> [What you should do]: Copy the records below in full and leave every image out of the copy.

> [Excerpted records]:
[Start of section]
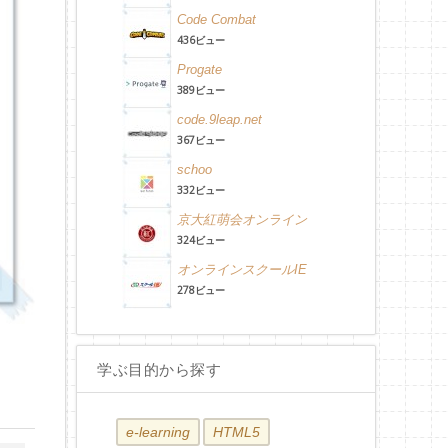
Code Combat
436ビュー
Progate
389ビュー
code.9leap.net
367ビュー
schoo
332ビュー
京大紅萌会オンライン
324ビュー
オンラインスクールIE
278ビュー
学ぶ目的から探す
e-learning
HTML5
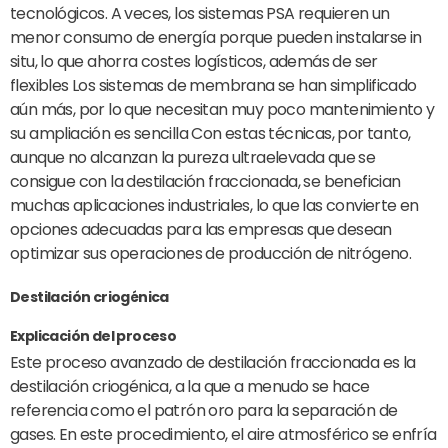
tecnológicos. A veces, los sistemas PSA requieren un
menor consumo de energía porque pueden instalarse in
situ, lo que ahorra costes logísticos, además de ser
flexibles Los sistemas de membrana se han simplificado
aún más, por lo que necesitan muy poco mantenimiento y
su ampliación es sencilla Con estas técnicas, por tanto,
aunque no alcanzan la pureza ultraelevada que se
consigue con la destilación fraccionada, se benefician
muchas aplicaciones industriales, lo que las convierte en
opciones adecuadas para las empresas que desean
optimizar sus operaciones de producción de nitrógeno.
Destilación criogénica
Explicación del proceso
Este proceso avanzado de destilación fraccionada es la
destilación criogénica, a la que a menudo se hace
referencia como el patrón oro para la separación de
gases. En este procedimiento, el aire atmosférico se enfría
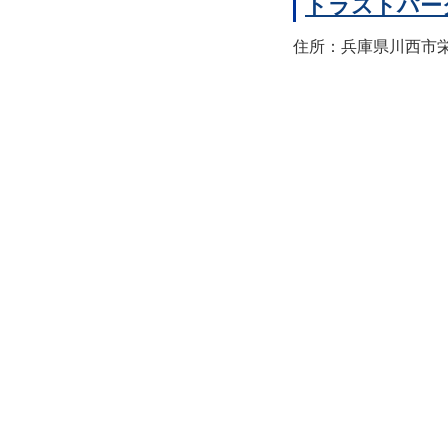
トラストパー
住所：兵庫県川西市栄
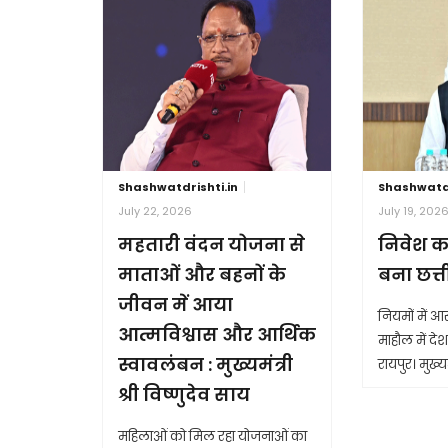
Shashwatdrishti.in
Shashwatdr
July 22, 2026
July 19, 202
महतारी वंदन योजना से
निवेश क
माताओं और बहनों के
बना छत्
जीवन में आया
नियमों में 
आत्मविश्वास और आर्थिक
माहौल में देश 
स्वावलंबन : मुख्यमंत्री
रायपुर। मुख्यम
श्री विष्णुदेव साय
महिलाओं को मिल रहा योजनाओं का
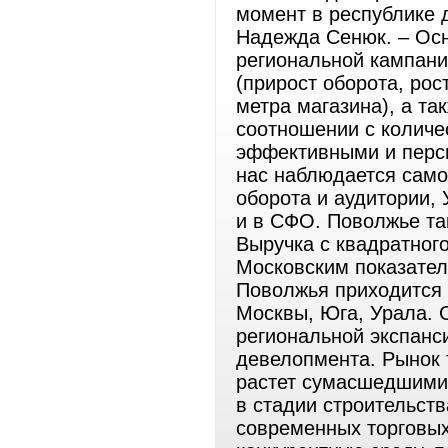
момент в республике 
Надежда Сенюк. – Ос
региональной кампан
(прирост оборота, рос
метра магазина), а та
соотношении с количе
эффективными и персп
нас наблюдается само
оборота и аудитории, 
и в СФО. Поволжье та
Выручка с квадратного
Московским показател
Поволжья приходится 
Москвы, Юга, Урала. С
региональной экспанс
девелопмента. Рынок 
растет сумасшедшими 
в стадии строительст
современных торговых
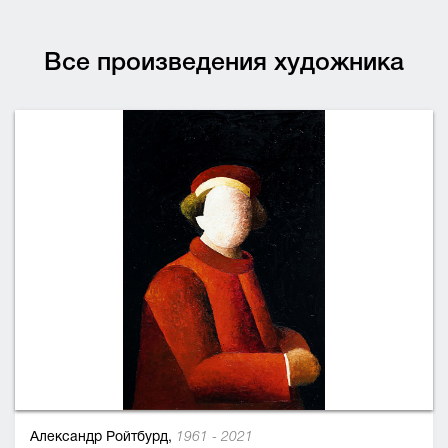
Все произведения художника
Александр Ройтбурд,
1961 - 2021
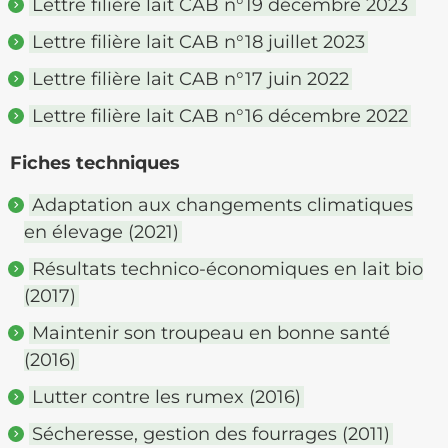
Lettre filière lait CAB n°19 décembre 2023
Lettre filière lait CAB n°18 juillet 2023
Lettre filière lait CAB n°17 juin 2022
Lettre filière lait CAB n°16 décembre 2022
Fiches techniques
Adaptation aux changements climatiques
en élevage (2021)
Résultats technico-économiques en lait bio
(2017)
Maintenir son troupeau en bonne santé
(2016)
Lutter contre les rumex (2016)
Sécheresse, gestion des fourrages (2011)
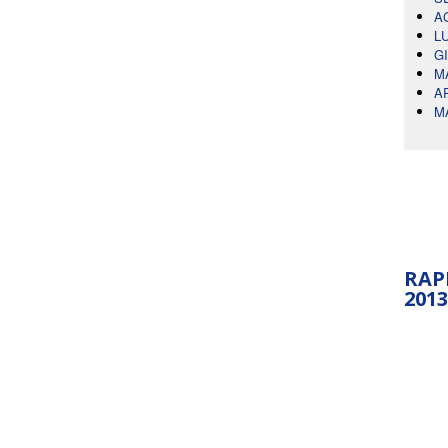
A
L
G
M
A
M
RAP
2013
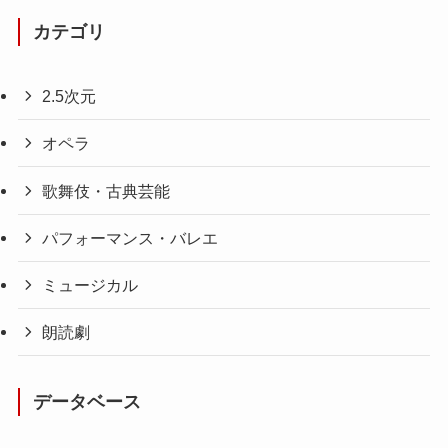
カテゴリ
2.5次元
オペラ
歌舞伎・古典芸能
パフォーマンス・バレエ
ミュージカル
朗読劇
データベース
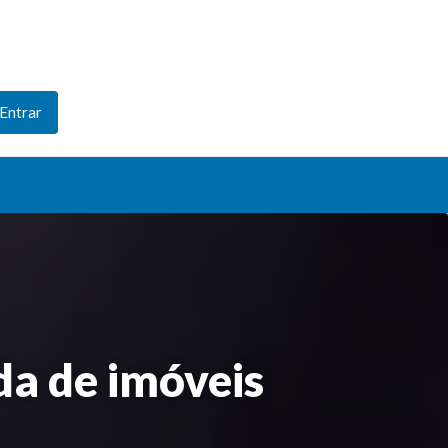
Entrar
a de imóveis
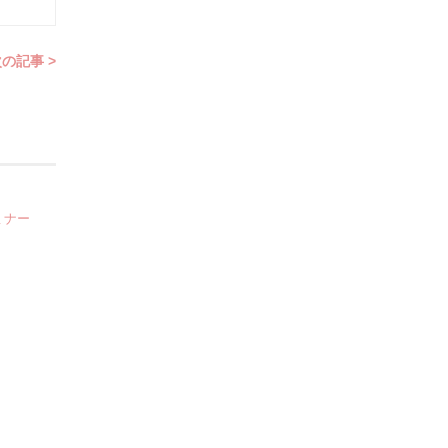
の記事 >
ミナー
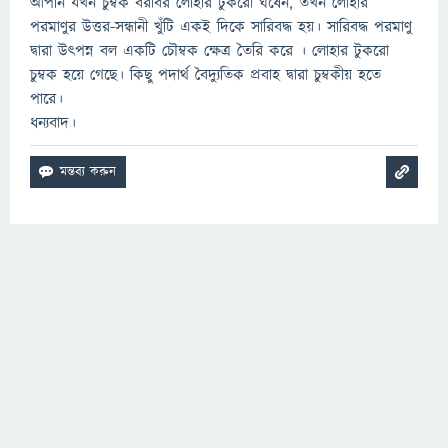
আপনি যখন চুম্বক বরাবর লোহার টুকরো ঘষেন, তখন লোহার
পরমাণুর উত্তর-সন্ধানী খুঁটি একই দিকে সারিবদ্ধ হয়। সারিবদ্ধ পরমাণু
দ্বারা উত্পন্ন বল একটি চৌম্বক ক্ষেত্র তৈরি করে । লোহার টুকরো
চুম্বক হয়ে গেছে। কিছু পদার্থ বৈদ্যুতিক প্রবাহ দ্বারা চুম্বকীয় হতে
পারে।
ধন্যবাদ।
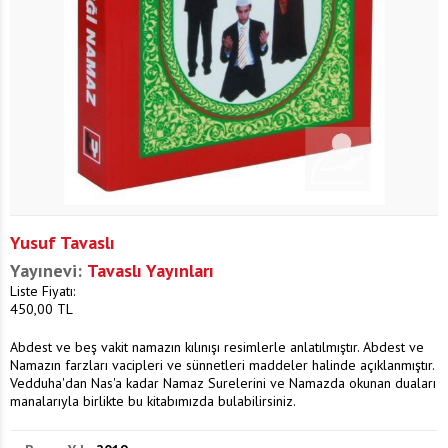
Yusuf Tavaslı
Yayınevi:
Tavaslı Yayınları
Liste Fiyatı:
450,00
TL
Abdest ve beş vakit namazın kılınışı resimlerle anlatılmıştır. Abdest ve
Namazın farzları vacipleri ve sünnetleri maddeler halinde açıklanmıştır.
Vedduha'dan Nas'a kadar Namaz Surelerini ve Namazda okunan duaları
manalarıyla birlikte bu kitabımızda bulabilirsiniz.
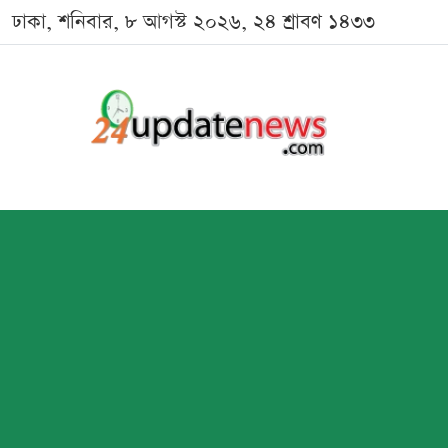
ঢাকা, শনিবার, ৮ আগস্ট ২০২৬, ২৪ শ্রাবণ ১৪৩৩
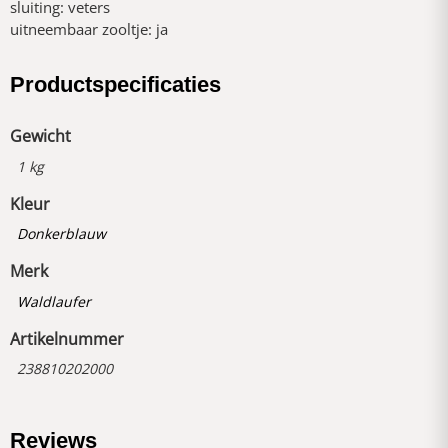
sluiting: veters
uitneembaar zooltje: ja
Productspecificaties
Gewicht
1 kg
Kleur
Donkerblauw
Merk
Waldlaufer
Artikelnummer
238810202000
Reviews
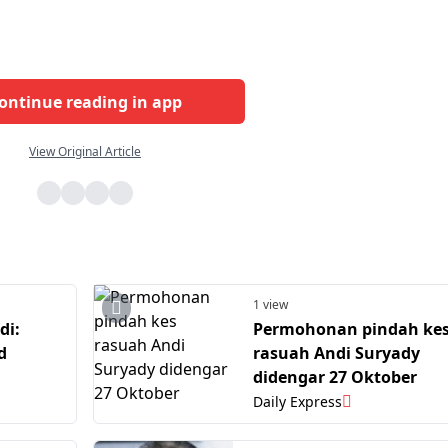
ontinue reading in app
View Original Article
1 view
di:
Permohonan pindah ke
d
rasuah Andi Suryady
didengar 27 Oktober
Daily Express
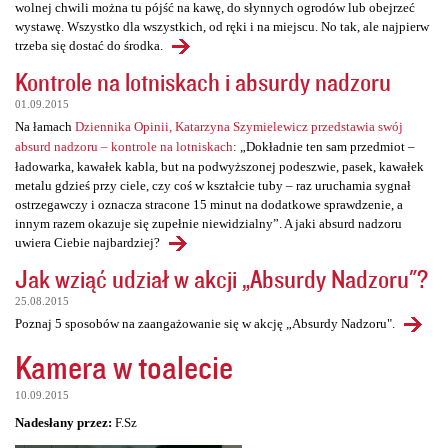
wolnej chwili można tu pójść na kawę, do słynnych ogrodów lub obejrzeć
wystawę. Wszystko dla wszystkich, od ręki i na miejscu. No tak, ale najpierw
trzeba się dostać do środka.
Kontrole na lotniskach i absurdy nadzoru
01.09.2015
Na łamach
Dziennika Opinii, Katarzyna Szymielewicz przedstawia swój
absurd nadzoru – kontrole na lotniskach
: „Dokładnie ten sam przedmiot –
ładowarka, kawałek kabla, but na podwyższonej podeszwie, pasek, kawałek
metalu gdzieś przy ciele, czy coś w kształcie tuby – raz uruchamia sygnał
ostrzegawczy i oznacza stracone 15 minut na dodatkowe sprawdzenie, a
innym razem okazuje się zupełnie niewidzialny”. A jaki absurd nadzoru
uwiera Ciebie najbardziej?
Jak wziąć udział w akcji „Absurdy Nadzoru"?
25.08.2015
Poznaj 5 sposobów na zaangażowanie się w akcję „Absurdy Nadzoru".
Kamera w toalecie
10.09.2015
Nadesłany przez:
F.Sz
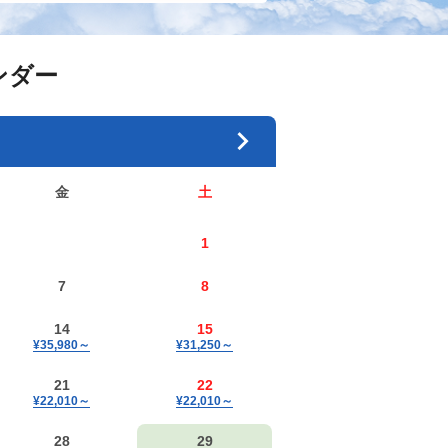
ンダー
金
土
1
7
8
14
15
¥35,980
～
¥31,250
～
21
22
¥22,010
～
¥22,010
～
28
29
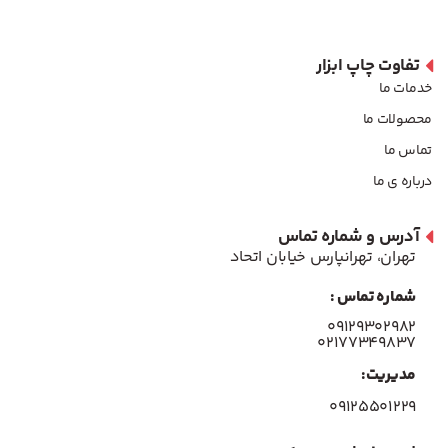
تفاوت چاپ ابزار
خدمات ما
محصولات ما
تماس ما
درباره ی ما
آدرس و شماره تماس
تهران، تهرانپارس خیابان اتحاد
شماره تماس :
۰۹۱۲۹۳۰۲۹۸۲
۰۲۱۷۷۳۴۹۸۳۷
مدیریت:
۰۹۱۲۵۵۰۱۲۲۹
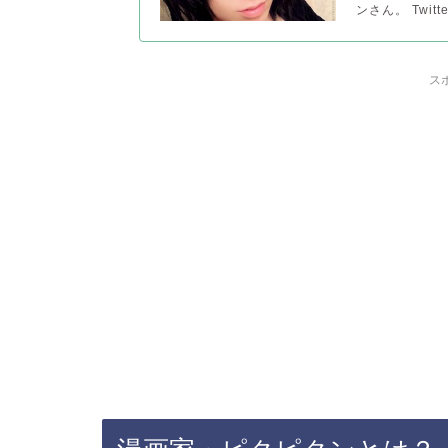
ンさん。 Twi
ス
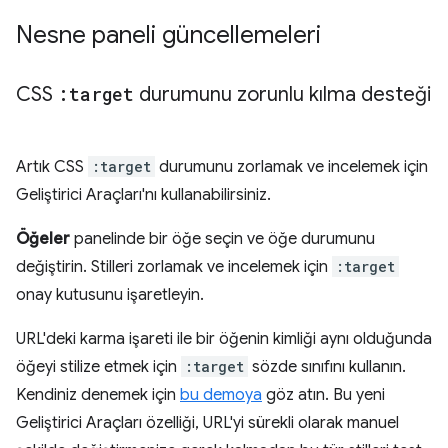
Nesne paneli güncellemeleri
CSS
:target
durumunu zorunlu kılma desteği
Artık CSS
:target
durumunu zorlamak ve incelemek için
Geliştirici Araçları'nı kullanabilirsiniz.
Öğeler
panelinde bir öğe seçin ve öğe durumunu
değiştirin. Stilleri zorlamak ve incelemek için
:target
onay kutusunu işaretleyin.
URL'deki karma işareti ile bir öğenin kimliği aynı olduğunda
öğeyi stilize etmek için
:target
sözde sınıfını kullanın.
Kendiniz denemek için
bu demoya
göz atın. Bu yeni
Geliştirici Araçları özelliği, URL'yi sürekli olarak manuel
[End of section]
> [Response area]:
Code Combat
436ビュー
Progate
389ビュー
code.9leap.net
367ビュー
schoo
332ビュー
京大紅萌会オンライン
324ビュー
オンラインスクールIE
278ビュー
学ぶ目的から探す
e-learning
HTML5
tecnológicos. A veces, los sistemas PSA requieren un
menor consumo de energía porque pueden instalarse in
situ, lo que ahorra costes logísticos, además de ser
flexibles Los sistemas de membrana se han simplificado
aún más, por lo que necesitan muy poco mantenimiento y
su ampliación es sencilla Con estas técnicas, por tanto,
aunque no alcanzan la pureza ultraelevada que se
consigue con la destilación fraccionada, se benefician
muchas aplicaciones industriales, lo que las convierte en
opciones adecuadas para las empresas que desean
optimizar sus operaciones de producción de nitrógeno.
Destilación criogénica
Explicación del proceso
Este proceso avanzado de destilación fraccionada es la
destilación criogénica, a la que a menudo se hace
referencia como el patrón oro para la separación de
gases. En este procedimiento, el aire atmosférico se enfría
トラストパー
住所：兵庫県川西市栄
Shashwatdrishti.in
Shashwatdr
July 22, 2026
July 19, 202
महतारी वंदन योजना से
निवेश क
माताओं और बहनों के
बना छत्
जीवन में आया
नियमों में 
आत्मविश्वास और आर्थिक
माहौल में देश 
स्वावलंबन : मुख्यमंत्री
रायपुर। मुख्यम
श्री विष्णुदेव साय
महिलाओं को मिल रहा योजनाओं का
момент в республике 
Надежда Сенюк. – Ос
региональной кампан
(прирост оборота, рос
метра магазина), а та
соотношении с количе
эффективными и персп
нас наблюдается само
оборота и аудитории, 
и в СФО. Поволжье та
Выручка с квадратного
Московским показател
Поволжья приходится 
Москвы, Юга, Урала. С
региональной экспанс
девелопмента. Рынок 
растет сумасшедшими 
в стадии строительст
современных торговых
Все произведения художника
Александр Ройтбурд,
1961 - 2021
Lettre filière lait CAB n°19 décembre 2023
Lettre filière lait CAB n°18 juillet 2023
Lettre filière lait CAB n°17 juin 2022
Lettre filière lait CAB n°16 décembre 2022
Fiches techniques
Adaptation aux changements climatiques
en élevage (2021)
Résultats technico-économiques en lait bio
(2017)
Maintenir son troupeau en bonne santé
(2016)
Lutter contre les rumex (2016)
Sécheresse, gestion des fourrages (2011)
A
L
G
M
A
M
RAP
2013
カテゴリ
2.5次元
オペラ
歌舞伎・古典芸能
パフォーマンス・バレエ
ミュージカル
朗読劇
データベース
Entrar
a de imóveis
の記事 >
ミナー
আপনি যখন চুম্বক বরাবর লোহার টুকরো ঘষেন, তখন লোহার
পরমাণুর উত্তর-সন্ধানী খুঁটি একই দিকে সারিবদ্ধ হয়। সারিবদ্ধ পরমাণু
দ্বারা উত্পন্ন বল একটি চৌম্বক ক্ষেত্র তৈরি করে । লোহার টুকরো
চুম্বক হয়ে গেছে। কিছু পদার্থ বৈদ্যুতিক প্রবাহ দ্বারা চুম্বকীয় হতে
পারে।
ধন্যবাদ।
Yusuf Tavaslı
Yayınevi:
Tavaslı Yayınları
Liste Fiyatı:
450,00
TL
Abdest ve beş vakit namazın kılınışı resimlerle anlatılmıştır. Abdest ve
Namazın farzları vacipleri ve sünnetleri maddeler halinde açıklanmıştır.
Vedduha'dan Nas'a kadar Namaz Surelerini ve Namazda okunan duaları
manalarıyla birlikte bu kitabımızda bulabilirsiniz.
ঢাকা, শনিবার, ৮ আগস্ট ২০২৬, ২৪ শ্রাবণ ১৪৩৩
sluiting: veters
uitneembaar zooltje: ja
Productspecificaties
Gewicht
1 kg
Kleur
Donkerblauw
Merk
Waldlaufer
Artikelnummer
238810202000
Reviews
ontinue reading in app
View Original Article
1 view
di:
Permohonan pindah ke
d
rasuah Andi Suryady
didengar 27 Oktober
Daily Express
wolnej chwili można tu pójść na kawę, do słynnych ogrodów lub obejrzeć
wystawę. Wszystko dla wszystkich, od ręki i na miejscu. No tak, ale najpierw
trzeba się dostać do środka.
Kontrole na lotniskach i absurdy nadzoru
01.09.2015
Na łamach
Dziennika Opinii, Katarzyna Szymielewicz przedstawia swój
absurd nadzoru – kontrole na lotniskach
: „Dokładnie ten sam przedmiot –
ładowarka, kawałek kabla, but na podwyższonej podeszwie, pasek, kawałek
metalu gdzieś przy ciele, czy coś w kształcie tuby – raz uruchamia sygnał
ostrzegawczy i oznacza stracone 15 minut na dodatkowe sprawdzenie, a
innym razem okazuje się zupełnie niewidzialny”. A jaki absurd nadzoru
uwiera Ciebie najbardziej?
Jak wziąć udział w akcji „Absurdy Nadzoru"?
25.08.2015
Poznaj 5 sposobów na zaangażowanie się w akcję „Absurdy Nadzoru".
Kamera w toalecie
10.09.2015
Nadesłany przez:
F.Sz
ンダー
金
土
1
7
8
14
15
¥35,980
～
¥31,250
～
21
22
¥22,010
～
¥22,010
～
28
29
تفاوت چاپ ابزار
خدمات ما
محصولات ما
تماس ما
درباره ی ما
آدرس و شماره تماس
تهران، تهرانپارس خیابان اتحاد
شماره تماس :
۰۹۱۲۹۳۰۲۹۸۲
۰۲۱۷۷۳۴۹۸۳۷
مدیریت:
۰۹۱۲۵۵۰۱۲۲۹
ンさん。 Twi
ス
Nesne paneli güncellemeleri
CSS
:target
durumunu zorunlu kılma desteği
Artık CSS
:target
durumunu zorlamak ve incelemek için
Geliştirici Araçları'nı kullanabilirsiniz.
Öğeler
panelinde bir öğe seçin ve öğe durumunu
değiştirin. Stilleri zorlamak ve incelemek için
:target
onay kutusunu işaretleyin.
URL'deki karma işareti ile bir öğenin kimliği aynı olduğunda
öğeyi stilize etmek için
:target
sözde sınıfını kullanın.
Kendiniz denemek için
bu demoya
göz atın. Bu yeni
Geliştirici Araçları özelliği, URL'yi sürekli olarak manuel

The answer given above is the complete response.